De John Maynard Keynes on cite souvent le passage suivant de son article « Les alternatives économiques de nos petits-enfants » (1930) : « Nous souffrons d’une nouvelle maladie dont certains de mes lecteurs n’auront pas même encore entendu mentionner le nom, mais dont ils entendront abondamment parler dans les années qui viennent – à savoir le chômage technologique. Ce qui veut dire le chômage dû au fait que nous découvrons des moyens d’économiser l’utilisation du travail à un rythme plus rapide que celui auquel nous parvenons à trouver au travail de nouveaux débouchés. » Une observation que je citais en 2014 dans, moi aussi, une lettre ouverte, adressé alors à MM. Hollande et Gattaz : « Pourquoi ne pas parler du travail et de l’emploi tels qu’ils sont et non tels qu’ils devraient être ? ».

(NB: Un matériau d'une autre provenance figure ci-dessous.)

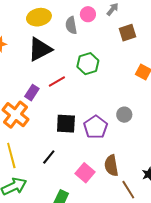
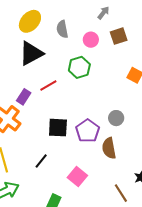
pink circle: (88, 14) -> (91, 40), moved
yellow ellipse: (39, 17) -> (30, 21), turned -35
brown semicircle: (111, 166) -> (109, 148), moved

Plus pertinents encore chez Keynes sont ses propos sur la disparition du travail dans « Le dilemme du socialisme moderne » (1932) : « Pour la plus grande part de son histoire, les muscles de l’homme ont été la source d’énergie dans la grande majorité de ses projets et de ses opérations, avec l’aide occasionnelle du vent, de l’eau et des animaux domestiques. Le labeur, au sens littéral du terme, a été le premier facteur de production. Cela fit une énorme différence quand, pour le transport et pour certaines opérations limitées, d’autres sources d’énergie furent ajoutées. Mais même l’addition de la vapeur, de l’électricité et du pétrole n’ont pas produit en soi un changement aussi radical que l’a été la nature des nouveaux processus de production qui les ont accompagnés ces années récentes. Car jusqu’à très récemment, l’effort majeur des nouvelles machines fut d’offrir au labeur, c’est-à-dire aux muscles de l’homme, un meilleur rendement. Quand les économistes affirmaient que la machine coopérait avec le labeur, et ne lui constituait pas un rival, la chose était plausible. Mais l’effet des types les plus récents de machinerie est de plus en plus, non pas de rendre les muscles de l’homme plus productifs mais de les rendre obsolètes. Et l’effet est double, il nous offre tout d’abord la capacité de produire des biens de consommation, par opposition à des services, de manière pratiquement illimitée, et ensuite d’utiliser si peu de travail dans ce cadre qu’une proportion toujours plus grande de l’emploi humain doit être occupée, soit dans le domaine de l’offre de services, soit à satisfaire la demande en biens durables […] Il se fait donc que l’appareil économique se trouve confronté à un problème de réajustement d’une difficulté inhabituelle en soi ».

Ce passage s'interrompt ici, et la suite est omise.